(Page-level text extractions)
• • •

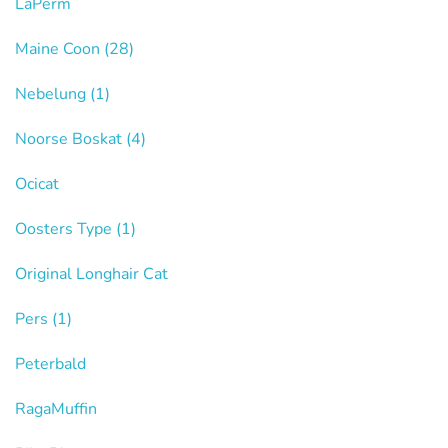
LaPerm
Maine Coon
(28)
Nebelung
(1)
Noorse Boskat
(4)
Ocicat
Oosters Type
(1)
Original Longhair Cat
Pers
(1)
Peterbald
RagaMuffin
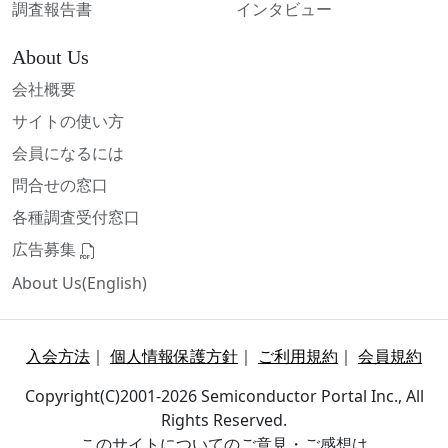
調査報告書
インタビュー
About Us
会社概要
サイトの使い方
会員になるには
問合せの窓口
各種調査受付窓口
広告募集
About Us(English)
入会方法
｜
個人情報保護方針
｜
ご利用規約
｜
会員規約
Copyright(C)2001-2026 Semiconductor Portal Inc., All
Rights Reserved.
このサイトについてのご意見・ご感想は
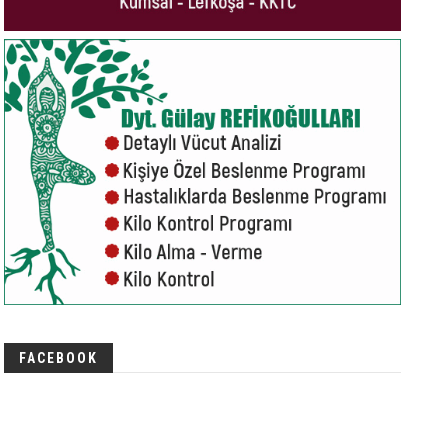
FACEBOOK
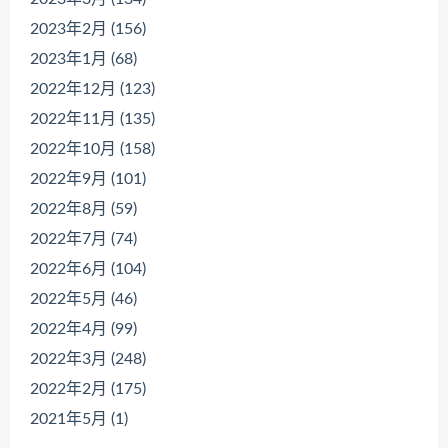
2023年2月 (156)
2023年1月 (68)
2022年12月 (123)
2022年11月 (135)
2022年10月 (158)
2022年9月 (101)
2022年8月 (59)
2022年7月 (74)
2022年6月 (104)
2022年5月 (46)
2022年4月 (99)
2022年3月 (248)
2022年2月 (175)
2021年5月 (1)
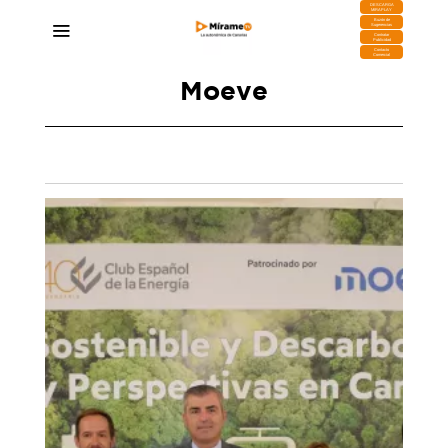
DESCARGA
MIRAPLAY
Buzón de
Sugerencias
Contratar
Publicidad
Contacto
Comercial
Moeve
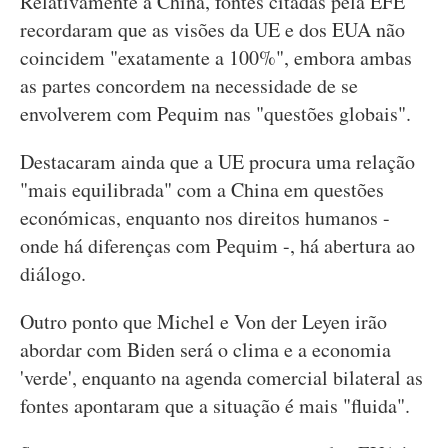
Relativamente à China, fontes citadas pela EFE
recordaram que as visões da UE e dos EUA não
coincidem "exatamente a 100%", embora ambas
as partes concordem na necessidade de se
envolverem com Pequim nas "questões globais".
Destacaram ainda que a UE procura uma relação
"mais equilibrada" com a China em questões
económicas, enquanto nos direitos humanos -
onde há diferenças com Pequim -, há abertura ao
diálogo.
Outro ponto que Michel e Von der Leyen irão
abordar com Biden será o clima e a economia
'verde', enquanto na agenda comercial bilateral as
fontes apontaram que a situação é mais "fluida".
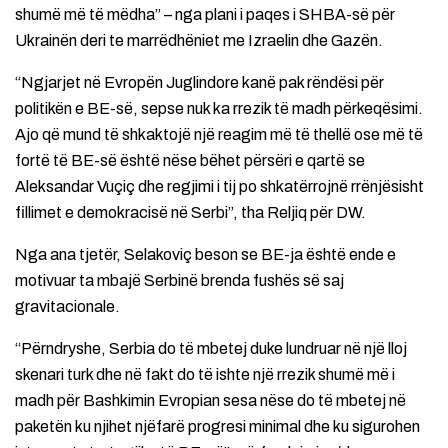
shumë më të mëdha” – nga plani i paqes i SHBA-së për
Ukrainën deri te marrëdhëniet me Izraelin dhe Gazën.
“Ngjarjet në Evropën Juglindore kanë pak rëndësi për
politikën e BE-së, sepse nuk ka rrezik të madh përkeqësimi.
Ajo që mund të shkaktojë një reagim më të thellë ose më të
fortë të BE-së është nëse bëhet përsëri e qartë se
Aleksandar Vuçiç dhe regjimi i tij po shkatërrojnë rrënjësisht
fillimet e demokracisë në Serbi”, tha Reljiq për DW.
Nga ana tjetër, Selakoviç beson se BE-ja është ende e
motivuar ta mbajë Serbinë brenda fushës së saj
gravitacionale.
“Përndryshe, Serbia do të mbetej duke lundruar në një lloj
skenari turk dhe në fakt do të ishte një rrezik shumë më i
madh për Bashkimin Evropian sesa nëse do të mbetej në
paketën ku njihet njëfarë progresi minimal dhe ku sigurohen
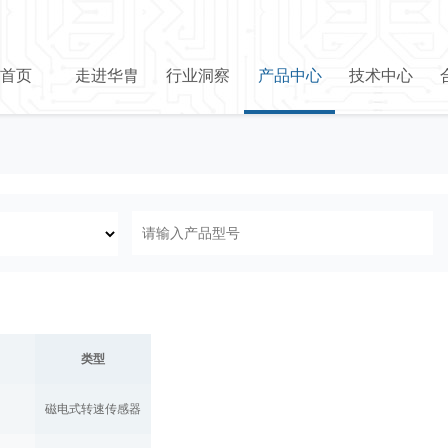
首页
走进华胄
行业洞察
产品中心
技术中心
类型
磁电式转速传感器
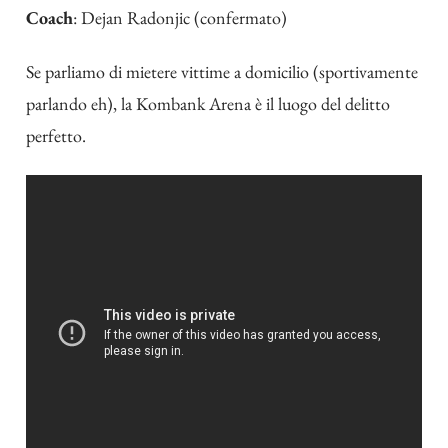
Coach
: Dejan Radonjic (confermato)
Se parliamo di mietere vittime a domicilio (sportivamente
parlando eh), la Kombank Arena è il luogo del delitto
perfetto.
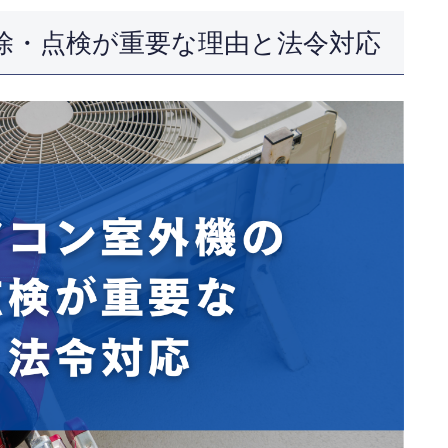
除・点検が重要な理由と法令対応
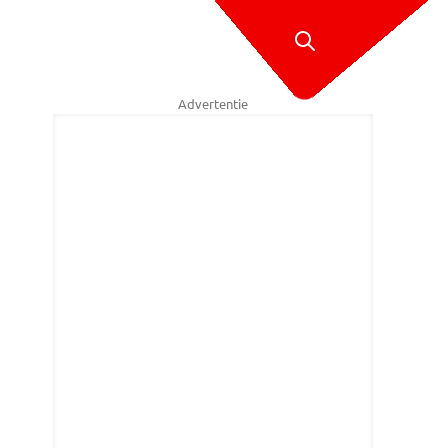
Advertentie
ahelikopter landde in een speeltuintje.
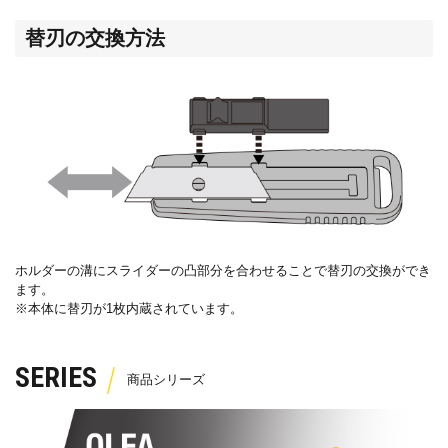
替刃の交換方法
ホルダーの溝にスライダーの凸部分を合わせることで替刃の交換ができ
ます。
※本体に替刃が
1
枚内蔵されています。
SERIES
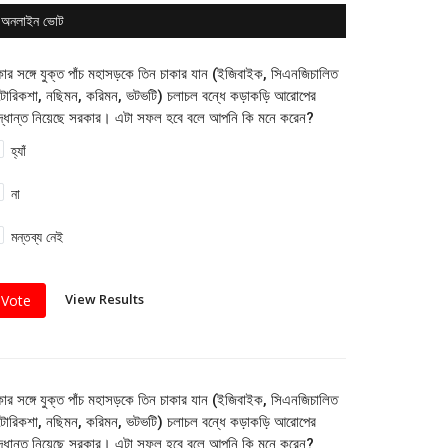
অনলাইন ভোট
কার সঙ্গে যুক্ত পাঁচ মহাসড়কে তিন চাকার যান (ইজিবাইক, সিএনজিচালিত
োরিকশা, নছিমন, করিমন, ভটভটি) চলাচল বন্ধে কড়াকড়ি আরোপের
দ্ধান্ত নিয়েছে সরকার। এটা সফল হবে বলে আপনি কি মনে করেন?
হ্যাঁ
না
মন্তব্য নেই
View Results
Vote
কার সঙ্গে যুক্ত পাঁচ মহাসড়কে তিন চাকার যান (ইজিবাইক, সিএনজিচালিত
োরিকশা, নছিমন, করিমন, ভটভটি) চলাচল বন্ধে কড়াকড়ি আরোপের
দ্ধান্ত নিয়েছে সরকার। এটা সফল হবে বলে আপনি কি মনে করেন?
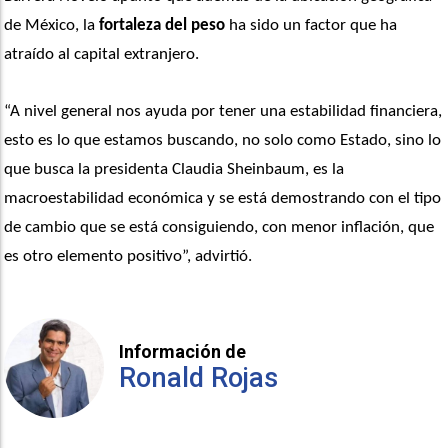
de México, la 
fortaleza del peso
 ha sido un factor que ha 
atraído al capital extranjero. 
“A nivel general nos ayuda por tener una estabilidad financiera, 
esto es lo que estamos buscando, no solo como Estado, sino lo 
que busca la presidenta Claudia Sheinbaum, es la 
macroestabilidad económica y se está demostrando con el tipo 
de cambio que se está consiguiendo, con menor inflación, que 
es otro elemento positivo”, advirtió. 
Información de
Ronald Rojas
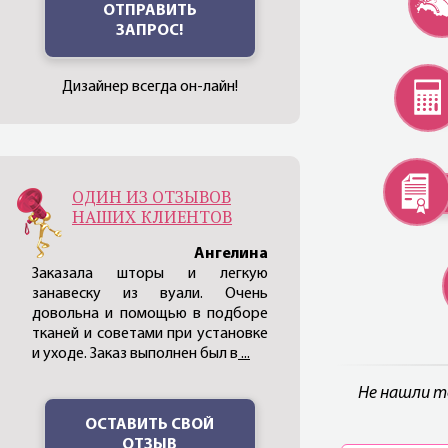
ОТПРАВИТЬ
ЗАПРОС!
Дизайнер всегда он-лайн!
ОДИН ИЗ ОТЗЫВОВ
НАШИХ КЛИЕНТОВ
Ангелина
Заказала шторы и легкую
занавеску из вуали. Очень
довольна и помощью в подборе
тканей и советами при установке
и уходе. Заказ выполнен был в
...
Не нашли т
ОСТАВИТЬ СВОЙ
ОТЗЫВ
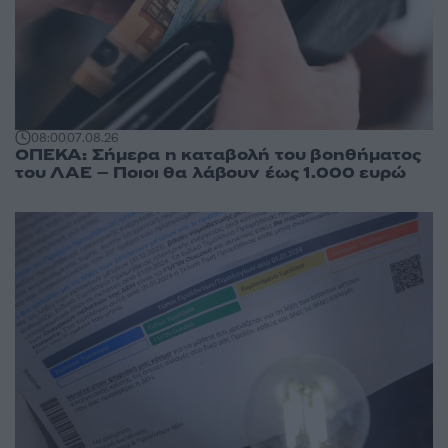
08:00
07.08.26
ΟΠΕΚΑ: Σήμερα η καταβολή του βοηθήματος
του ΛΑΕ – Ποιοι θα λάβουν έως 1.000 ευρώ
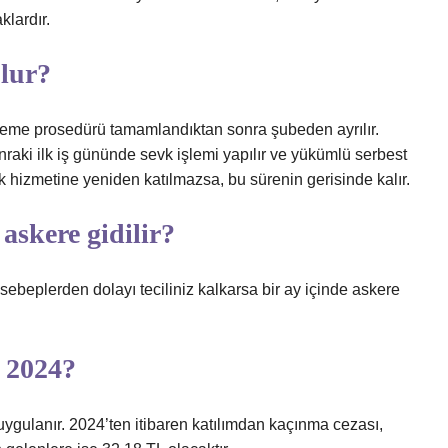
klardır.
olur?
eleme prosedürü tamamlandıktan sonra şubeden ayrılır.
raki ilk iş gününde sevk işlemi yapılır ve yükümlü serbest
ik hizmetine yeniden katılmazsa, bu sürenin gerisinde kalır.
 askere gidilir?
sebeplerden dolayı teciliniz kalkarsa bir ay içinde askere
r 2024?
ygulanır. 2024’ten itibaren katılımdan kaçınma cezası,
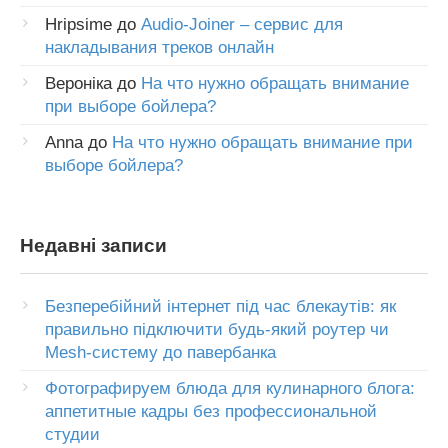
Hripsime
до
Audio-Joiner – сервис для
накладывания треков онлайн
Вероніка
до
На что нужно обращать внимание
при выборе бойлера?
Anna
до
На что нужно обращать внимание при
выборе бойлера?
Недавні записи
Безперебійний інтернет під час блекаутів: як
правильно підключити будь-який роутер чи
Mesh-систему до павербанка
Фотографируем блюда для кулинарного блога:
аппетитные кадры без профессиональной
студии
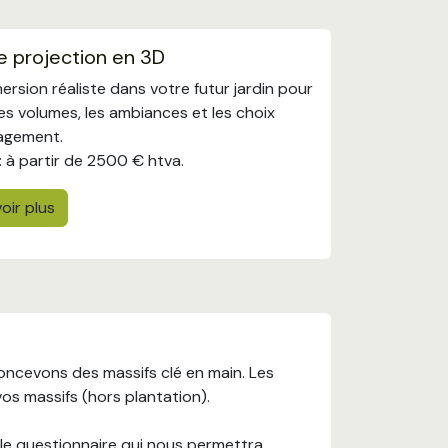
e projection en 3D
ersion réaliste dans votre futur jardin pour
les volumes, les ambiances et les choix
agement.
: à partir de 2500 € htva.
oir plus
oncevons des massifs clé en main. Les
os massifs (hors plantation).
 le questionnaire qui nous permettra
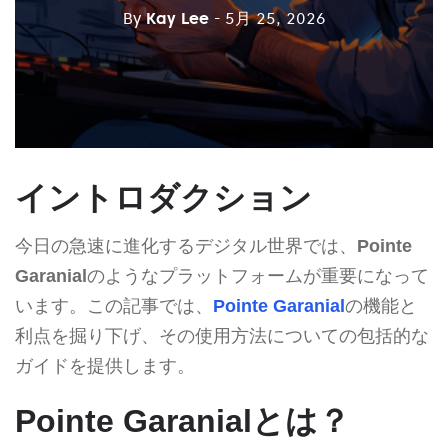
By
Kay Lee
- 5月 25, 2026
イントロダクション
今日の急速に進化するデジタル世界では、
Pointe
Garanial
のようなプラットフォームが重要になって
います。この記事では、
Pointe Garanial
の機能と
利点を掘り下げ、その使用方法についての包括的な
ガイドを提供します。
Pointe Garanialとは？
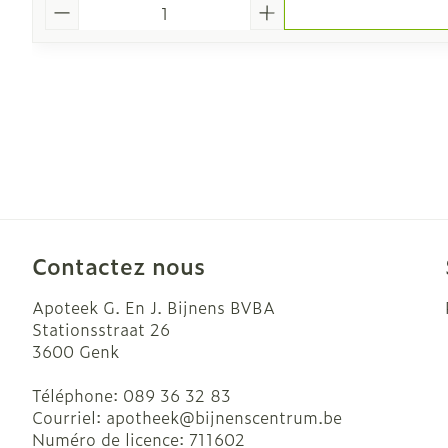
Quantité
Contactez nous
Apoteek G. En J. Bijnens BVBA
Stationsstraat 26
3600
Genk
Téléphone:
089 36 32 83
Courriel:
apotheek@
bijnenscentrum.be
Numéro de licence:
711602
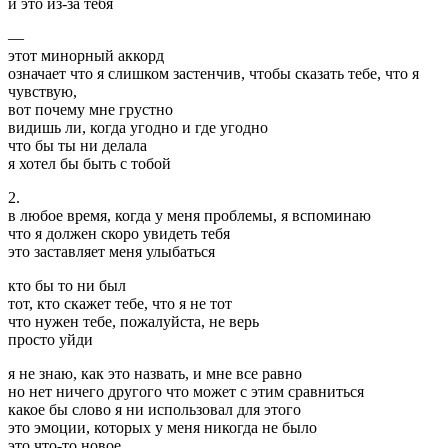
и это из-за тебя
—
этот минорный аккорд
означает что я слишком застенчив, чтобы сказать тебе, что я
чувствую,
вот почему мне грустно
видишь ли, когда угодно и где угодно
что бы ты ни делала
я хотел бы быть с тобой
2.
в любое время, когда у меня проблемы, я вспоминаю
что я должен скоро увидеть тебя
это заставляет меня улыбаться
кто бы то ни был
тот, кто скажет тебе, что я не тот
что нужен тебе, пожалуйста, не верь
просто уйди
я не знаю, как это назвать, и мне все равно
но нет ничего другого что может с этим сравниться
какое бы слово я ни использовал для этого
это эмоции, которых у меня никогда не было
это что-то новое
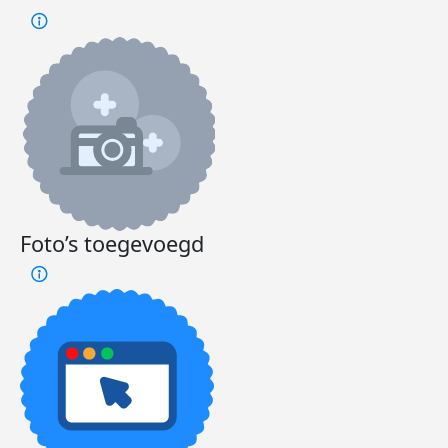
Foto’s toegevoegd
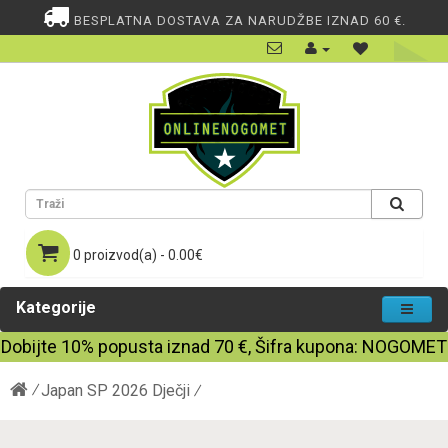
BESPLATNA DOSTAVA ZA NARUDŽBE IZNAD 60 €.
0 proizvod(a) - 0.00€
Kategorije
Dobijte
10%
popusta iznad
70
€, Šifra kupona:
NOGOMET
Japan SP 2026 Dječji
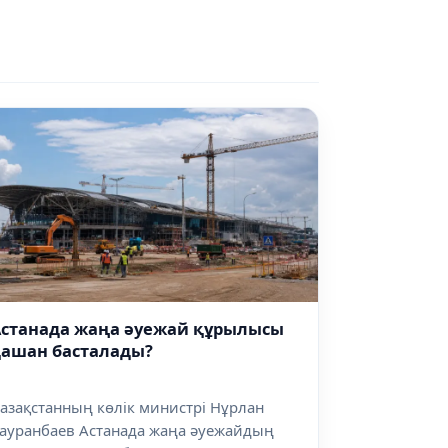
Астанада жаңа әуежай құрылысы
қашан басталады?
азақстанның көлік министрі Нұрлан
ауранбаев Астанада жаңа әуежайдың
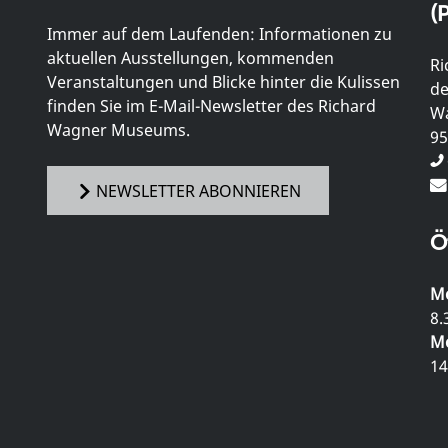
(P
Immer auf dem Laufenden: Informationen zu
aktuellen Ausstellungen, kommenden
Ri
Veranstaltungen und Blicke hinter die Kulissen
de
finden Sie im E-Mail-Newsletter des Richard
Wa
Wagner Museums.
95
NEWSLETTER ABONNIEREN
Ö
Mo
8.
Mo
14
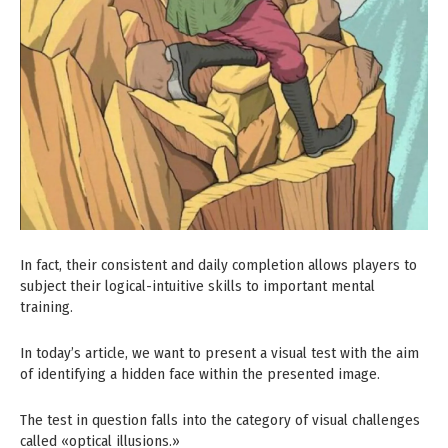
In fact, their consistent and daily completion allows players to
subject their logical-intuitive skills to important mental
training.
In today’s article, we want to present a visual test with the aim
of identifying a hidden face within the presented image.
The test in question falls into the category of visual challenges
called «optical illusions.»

• • •

Reproduce only the lines running from the beginning of the entries above to the line holding "onde há diferenças", inclusive. Pictures stay out of the copy.

▶ [SOLUTION BELOW]
LaPerm
Maine Coon
(28)
Nebelung
(1)
Noorse Boskat
(4)
Ocicat
Oosters Type
(1)
Original Longhair Cat
Pers
(1)
Peterbald
RagaMuffin
調査報告書
インタビュー
About Us
会社概要
サイトの使い方
会員になるには
問合せの窓口
各種調査受付窓口
広告募集
About Us(English)
入会方法
｜
個人情報保護方針
｜
ご利用規約
｜
会員規約
Copyright(C)2001-2026 Semiconductor Portal Inc., All
Rights Reserved.
このサイトについてのご意見・ご感想は
FACEBOOK
2023年2月 (156)
2023年1月 (68)
2022年12月 (123)
2022年11月 (135)
2022年10月 (158)
2022年9月 (101)
2022年8月 (59)
2022年7月 (74)
2022年6月 (104)
2022年5月 (46)
2022年4月 (99)
2022年3月 (248)
2022年2月 (175)
2021年5月 (1)
DESCARGA
MIRAPLAY
Buzón de
Sugerencias
Contratar
Publicidad
Contacto
Comercial
Moeve
Relativamente à China, fontes citadas pela EFE
recordaram que as visões da UE e dos EUA não
coincidem "exatamente a 100%", embora ambas
as partes concordem na necessidade de se
envolverem com Pequim nas "questões globais".
Destacaram ainda que a UE procura uma relação
"mais equilibrada" com a China em questões
económicas, enquanto nos direitos humanos -
onde há diferenças com Pequim -, há abertura ao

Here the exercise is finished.